Мне было шесть лет, Марина была близорука, и было темно, так что мы не могли читать, какие улицы мы проходили, потому Марина спрашивала у прохожих. Наконец, она сказала, что тут. Мы звоним, нам открывает женщина в черном платье с белым фартуком, ее звали Маша, она помогла нам снимать шубу.

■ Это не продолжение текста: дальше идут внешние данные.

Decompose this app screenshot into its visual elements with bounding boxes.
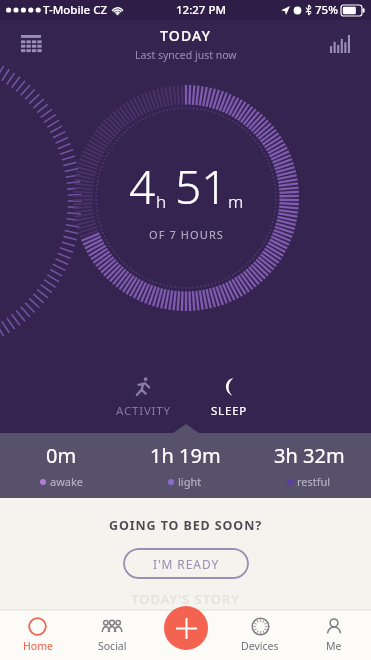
staticText: Last synced just now: [135, 48, 237, 62]
button[interactable]: I'M READY: [123, 548, 249, 579]
staticText: 12:27 PM: [176, 2, 227, 18]
staticText: restful: [297, 474, 331, 489]
button[interactable]: Devices: [223, 610, 297, 660]
staticText: 0m: [46, 442, 77, 469]
button[interactable]: Add: [164, 606, 208, 650]
staticText: 51: [175, 155, 228, 218]
staticText: Social: [98, 639, 127, 653]
staticText: m: [228, 190, 244, 213]
staticText: Home: [23, 639, 53, 653]
staticText: ACTIVITY: [116, 403, 171, 419]
staticText: I'M READY: [153, 556, 220, 572]
staticText: awake: [50, 474, 84, 489]
button[interactable]: 0m: [0, 438, 123, 493]
button[interactable]: Me: [297, 610, 371, 660]
staticText: 3h 32m: [274, 442, 345, 469]
staticText: 1h 19m: [150, 442, 221, 469]
button[interactable]: Social: [75, 610, 149, 660]
button[interactable]: ACTIVITY: [100, 374, 186, 421]
staticText: TODAY: [160, 26, 212, 45]
button[interactable]: Home: [0, 610, 75, 660]
staticText: h: [156, 190, 167, 213]
staticText: 75%: [315, 2, 338, 18]
button[interactable]: Calendar: [12, 25, 50, 63]
staticText: OF 7 HOURS: [149, 227, 224, 242]
button[interactable]: 3h 32m: [247, 438, 371, 493]
staticText: TODAY'S STORY: [131, 590, 240, 608]
staticText: 4: [129, 155, 156, 218]
staticText: GOING TO BED SOON?: [109, 517, 263, 534]
staticText: light: [178, 474, 202, 489]
button[interactable]: Statistics: [321, 25, 359, 63]
staticText: T-Mobile CZ: [43, 2, 108, 18]
staticText: SLEEP: [211, 403, 248, 419]
button[interactable]: 1h 19m: [123, 438, 247, 493]
button[interactable]: SLEEP: [186, 374, 272, 421]
staticText: Devices: [241, 639, 279, 653]
staticText: Me: [326, 639, 342, 653]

Мы пошли в залу, там раздался звонок, все засуетились, свет потух, открылась занавеска – и там на постели лежала дама, покрытая одеялом. Она была молода. Вдруг раздался стук и вошла сгорбленная старуха и стала пить вино, а Кэт (та дама) смотрела на нее тусклыми глазами. Старуха очень долго говорила, а потом начала танцевать и танцевала так долго, что закрыли занавеску, зажгли свет, и все стали шуметь и говорить. Потом началась новая сцена, и я вижу – там бедный стоит молодой человек, и рядом с ним Кот в сапогах, одет очень хорошо – у него меховые панталоны и теплая куртка. Кот говорит все о богатстве, а молодой человек почти не слушает. Но вот они видят в окно человека, и Кот говорит: «Давай примем его, как судьбу» – и прячется под стол.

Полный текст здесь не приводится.